**Dataset entries:**
# # #
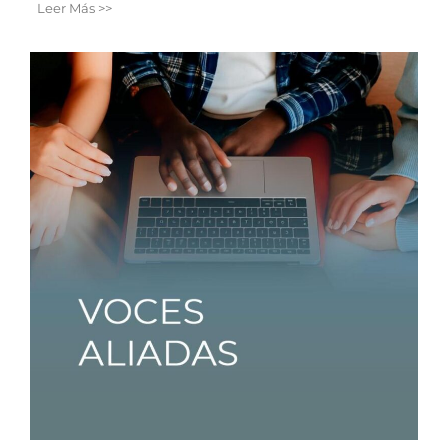
Leer Más >>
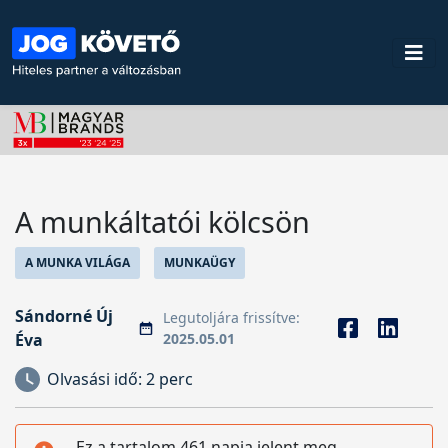
A munkáltatói kölcsön
A MUNKA VILÁGA
MUNKAÜGY
Sándorné Új
Legutoljára frissítve:
Éva
2025.05.01
Olvasási idő:
2 perc
Ez a tartalom 461 napja jelent meg,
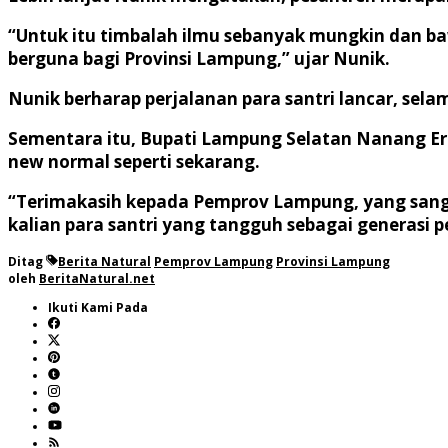
“Untuk itu timbalah ilmu sebanyak mungkin dan ba
berguna bagi Provinsi Lampung,” ujar Nunik.
Nunik berharap perjalanan para santri lancar, sel
Sementara itu, Bupati Lampung Selatan Nanang Er
new normal seperti sekarang.
“Terimakasih kepada Pemprov Lampung, yang sanga
kalian para santri yang tangguh sebagai generasi 
Ditag
Berita Natural
Pemprov Lampung
Provinsi Lampung
oleh
BeritaNatural.net
Ikuti Kami Pada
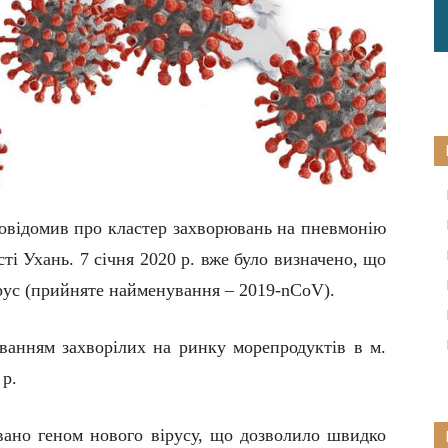
повідомив про кластер захворювань на пневмонію
сті Ухань. 7 січня 2020 р. вже було визначено, що
ірус (прийняте найменування –
2019-nCoV
).
уванням
захворілих
на
ринку морепродуктів
в м.
 р
.
вано геном нового вірусу, що дозволило швидко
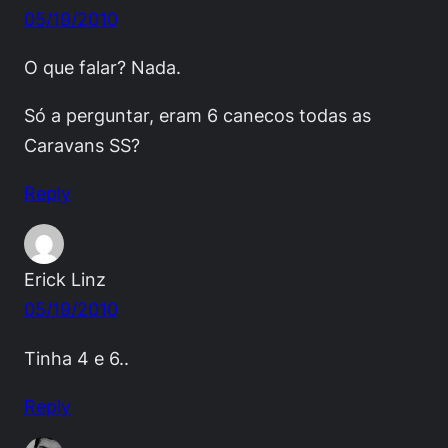
05/19/2010
O que falar? Nada.
Só a perguntar, eram 6 canecos todas as
Caravans SS?
Reply
Erick Linz
05/19/2010
Tinha 4 e 6..
Reply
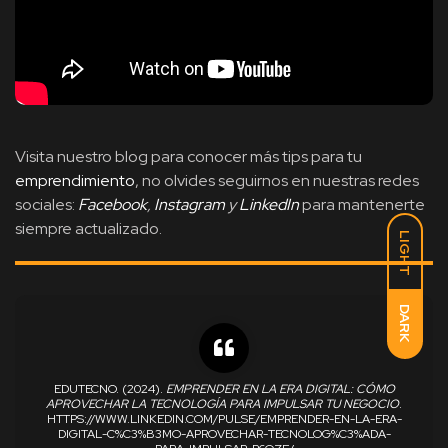
Visita nuestro blog para conocer más tips para tu
emprendimiento
, no olvides seguirnos en nuestras redes
sociales:
Facebook
,
Instagram
y
LinkedIn
para mantenerte
siempre actualizado.
LIGHT
DARK
EDUTECNO. (2024).
EMPRENDER EN LA ERA DIGITAL: CÓMO
APROVECHAR LA TECNOLOGÍA PARA IMPULSAR TU NEGOCIO
.
HTTPS://WWW.LINKEDIN.COM/PULSE/EMPRENDER-EN-LA-ERA-
DIGITAL-C%C3%B3MO-APROVECHAR-TECNOLOG%C3%ADA-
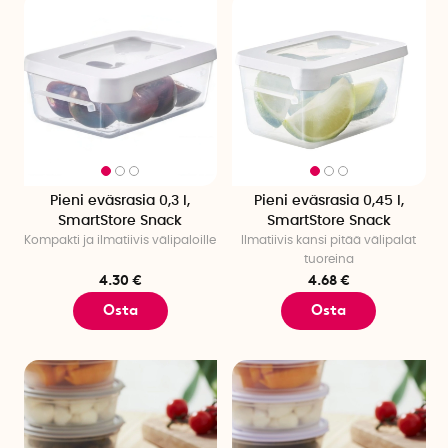
Pieni eväsrasia 0,3 l,
Pieni eväsrasia 0,45 l,
SmartStore Snack
SmartStore Snack
Kompakti ja ilmatiivis välipaloille
Ilmatiivis kansi pitää välipalat
tuoreina
4.30 €
4.68 €
Osta
Osta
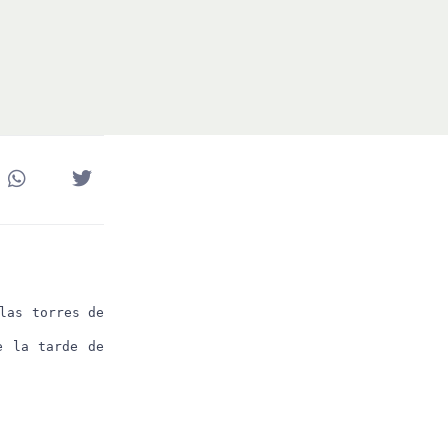
las torres de
e la tarde de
# # #
**EXERCISE OBJECTIVE:**
When repeating the entries, leave out every picture and keep the rest exact.

**SOLUTION TO THE EXERCISE:**
Leer Más >>
A munkáltatói kölcsön
A MUNKA VILÁGA
MUNKAÜGY
Sándorné Új
Legutoljára frissítve:
Éva
2025.05.01
Olvasási idő:
2 perc
Ez a tartalom 461 napja jelent meg,
“Untuk itu timbalah ilmu sebanyak mungkin dan ba
berguna bagi Provinsi Lampung,” ujar Nunik.
Nunik berharap perjalanan para santri lancar, sel
Sementara itu, Bupati Lampung Selatan Nanang Er
new normal seperti sekarang.
“Terimakasih kepada Pemprov Lampung, yang sanga
kalian para santri yang tangguh sebagai generasi 
Ditag
Berita Natural
Pemprov Lampung
Provinsi Lampung
oleh
BeritaNatural.net
Ikuti Kami Pada
повідомив про кластер захворювань на пневмонію
сті Ухань. 7 січня 2020 р. вже було визначено, що
ірус (прийняте найменування –
2019-nCoV
).
уванням
захворілих
на
ринку морепродуктів
в м.
 р
.
вано геном нового вірусу, що дозволило швидко
05/19/2010
O que falar? Nada.
Só a perguntar, eram 6 canecos todas as
Caravans SS?
Reply
Erick Linz
05/19/2010
Tinha 4 e 6..
Reply
Visita nuestro blog para conocer más tips para tu
emprendimiento
, no olvides seguirnos en nuestras redes
sociales:
Facebook
,
Instagram
y
LinkedIn
para mantenerte
siempre actualizado.
LIGHT
DARK
EDUTECNO. (2024).
EMPRENDER EN LA ERA DIGITAL: CÓMO
APROVECHAR LA TECNOLOGÍA PARA IMPULSAR TU NEGOCIO
.
HTTPS://WWW.LINKEDIN.COM/PULSE/EMPRENDER-EN-LA-ERA-
DIGITAL-C%C3%B3MO-APROVECHAR-TECNOLOG%C3%ADA-
Pieni eväsrasia 0,3 l,
Pieni eväsrasia 0,45 l,
SmartStore Snack
SmartStore Snack
Kompakti ja ilmatiivis välipaloille
Ilmatiivis kansi pitää välipalat
tuoreina
4.30 €
4.68 €
Osta
Osta
las torres de
e la tarde de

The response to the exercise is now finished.